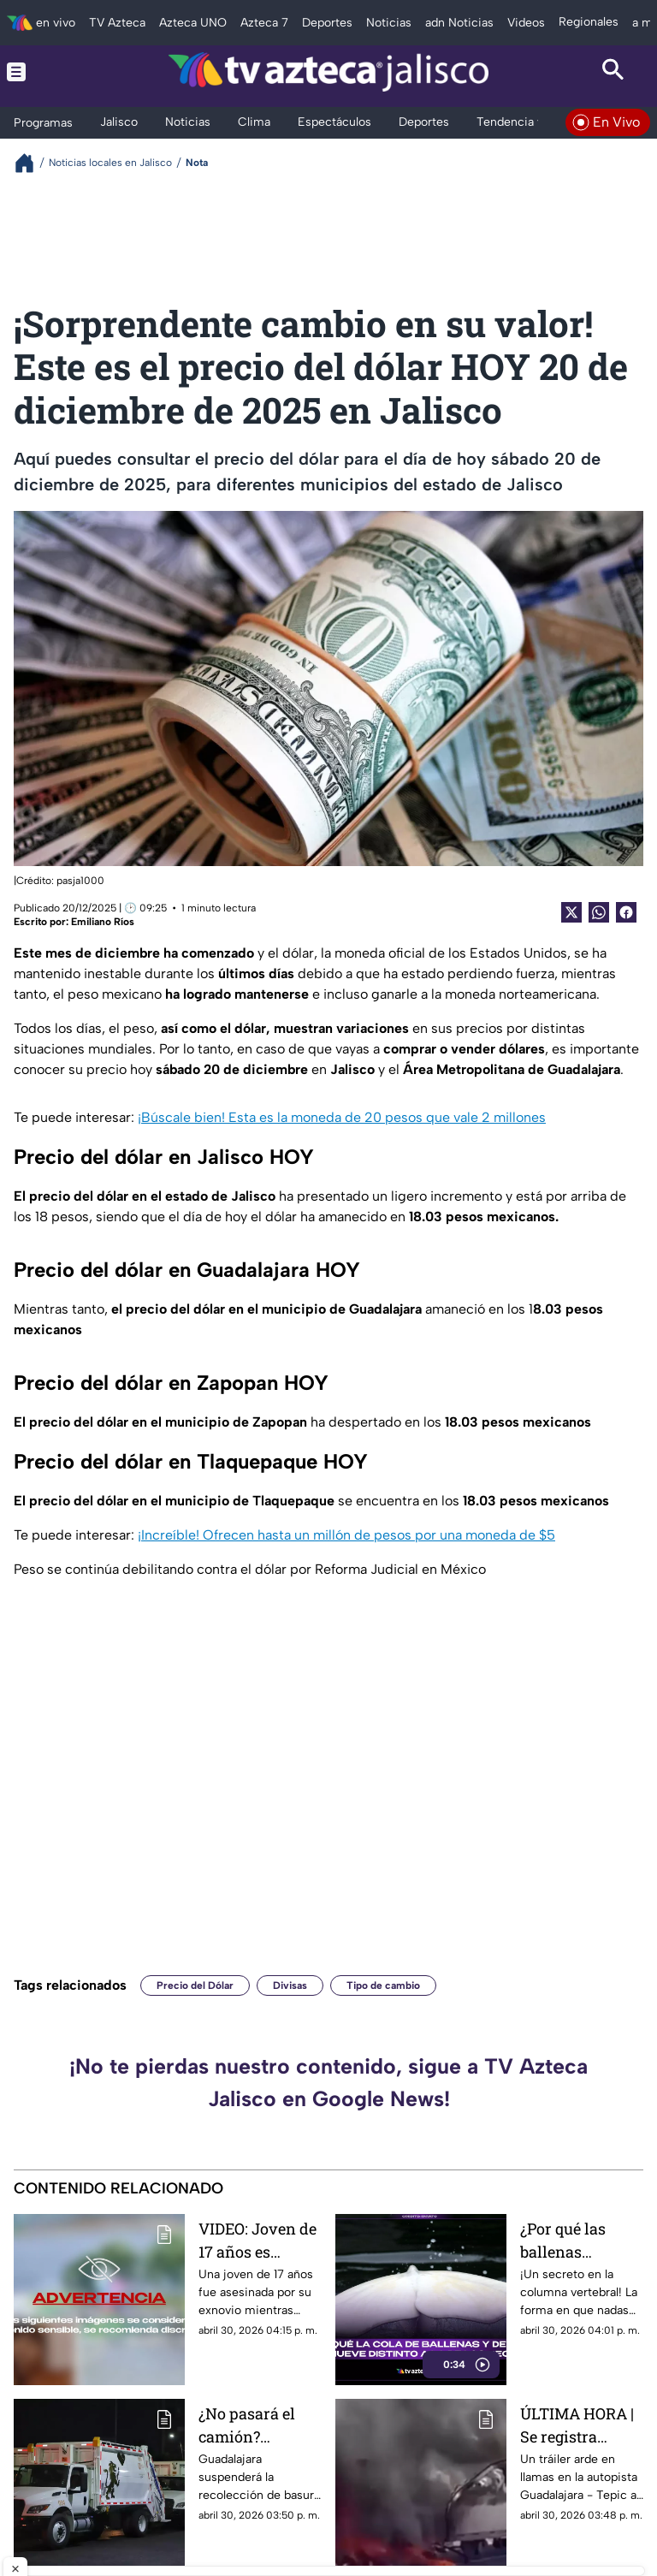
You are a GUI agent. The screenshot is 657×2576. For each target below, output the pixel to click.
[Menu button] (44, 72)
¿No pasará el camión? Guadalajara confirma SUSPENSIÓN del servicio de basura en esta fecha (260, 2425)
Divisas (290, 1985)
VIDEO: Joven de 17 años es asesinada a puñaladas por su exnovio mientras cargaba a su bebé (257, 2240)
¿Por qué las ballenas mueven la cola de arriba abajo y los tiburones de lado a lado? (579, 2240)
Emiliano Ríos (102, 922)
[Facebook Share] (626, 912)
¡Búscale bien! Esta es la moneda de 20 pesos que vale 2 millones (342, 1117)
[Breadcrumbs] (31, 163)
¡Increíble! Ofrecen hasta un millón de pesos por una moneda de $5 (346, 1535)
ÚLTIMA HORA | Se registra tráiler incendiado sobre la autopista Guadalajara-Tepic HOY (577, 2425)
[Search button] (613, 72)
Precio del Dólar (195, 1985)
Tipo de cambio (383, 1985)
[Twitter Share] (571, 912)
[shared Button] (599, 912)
___
Task description -> Each line that has the word "moneda" counts once. How many such lines are in the data? Give the number alone.

Response area -> 2